A trend that is appearing in our online life is “ambient computing” or “ubiquitous computing”. This is where the use of computing technology is effective part of our daily lives without us having to do something specific about it.
One driver that is facilitating it is the use of voice-driven assistant technology like Apple’s Siri, Amazon’s Alexa, Google’s Assistant or Microsoft’s Cortana. It has manifested initially in mobile operating systems like Android or iOS but has come about more so with smart speakers of the Amazon Echo, Google Home or Apple HomePod kind along with Microsoft and Apple putting this functionality in to desktop operating systems like MacOS and Windows.
As well, Amazon and Google have licensed out front-end software for their voice-driven home assistants so that third-party equipment manufacturers can integrate this functionality in their consumer-electronics products. It also includes the availability of devices that connect to larger-screen TVs or higher-quality sound systems to use them as display or audio surfaces for these voice-driven assistants, even simply just to play audio or video content pulled up at the command of the user.
Lenovo underscored this with their current Smart Display products and the up-and-coming Smart Display products including a Lenovo Yoga Smart Tab which was premiered at IFA 2019 in Berlin. These are based on the Google Home platform and they were underscoring the role of these displays in ambient computing.
Another key driving factor is the Internet of Things which may be seen in the home context as lights, appliances and other devices connected to the home network and Internet. It doesn’t matter whether they connect to the IP-based home network directly or via a “home hub” device. These work with the various voice-driven home-assistant platforms as sensors or controlled devices or, in some cases, alternate control surfaces.

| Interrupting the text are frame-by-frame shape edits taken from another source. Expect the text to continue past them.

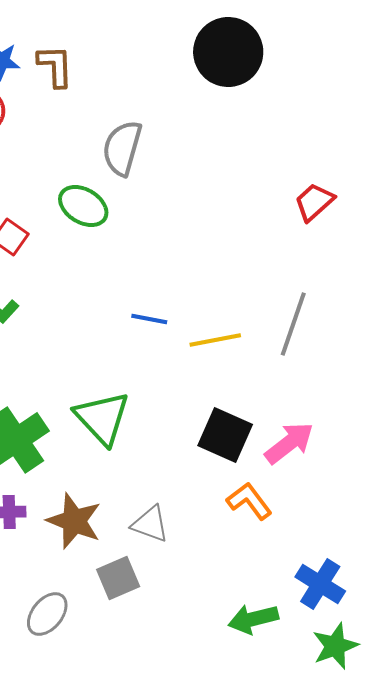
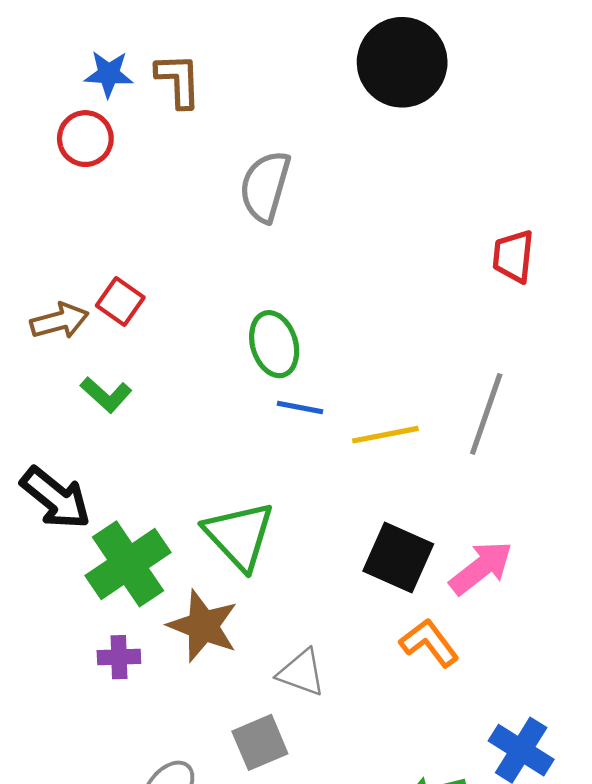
red trapezoid: (314, 202) -> (513, 256), turned -42
green ellipse: (83, 206) -> (274, 344), moved, turned 42
brown star: (74, 521) -> (203, 626), moved

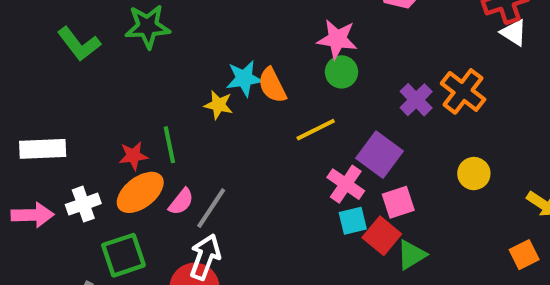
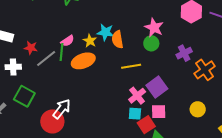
purple cross: (416, 100) -> (184, 53), moved
red star: (133, 156) -> (31, 48), moved
orange ellipse: (140, 192) -> (83, 61), moved
pink semicircle: (181, 202) -> (67, 41), moved
gray line: (211, 208) -> (46, 58), moved
green square: (123, 255) -> (24, 96), turned 30

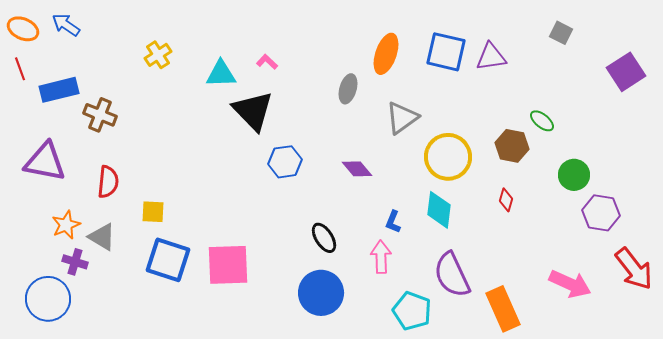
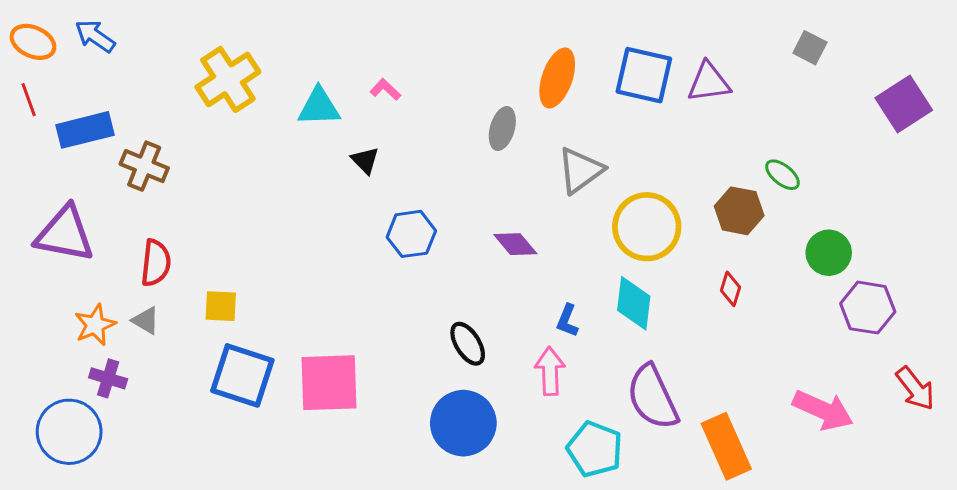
yellow cross: (158, 55) -> (228, 79), size x1.6
black triangle: (253, 111) -> (365, 160), size x0.5
gray triangle: (102, 237) -> (146, 321), moved, size x0.7
red arrow: (634, 269) -> (915, 388), size x0.7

It extends beyond the home through interaction with various building-wide or city-wide services that relate to energy use, transport, personal security amongst other things.
The other key driver that is highlighted is the use of distributed computing or “the cloud” where the data is processed or presented in a manner that is made available via the Internet on any device. It can also include online services that present information or content at your fingertips from anywhere in the world. In some cases, there is the use of data aggregation to create a wider picture of what is going on.
What this all adds up to is the concept of an “information butler” that responds with information or content as you need it. This is underscored with ambient or ubiquitous computing that is not just a Silicon Valley buzzword but a real concept.
What does the concept of ambient or ubiquitous computing underscore?
Here it is the use of information technology in a manner that blends in with your lifestyle rather than being a separate activity. You interact with one or more of the endpoints while you undertake a regular daily task and this can be about showing up information you need or setting up the environment for that activity. It relies less on active participation by the end-user.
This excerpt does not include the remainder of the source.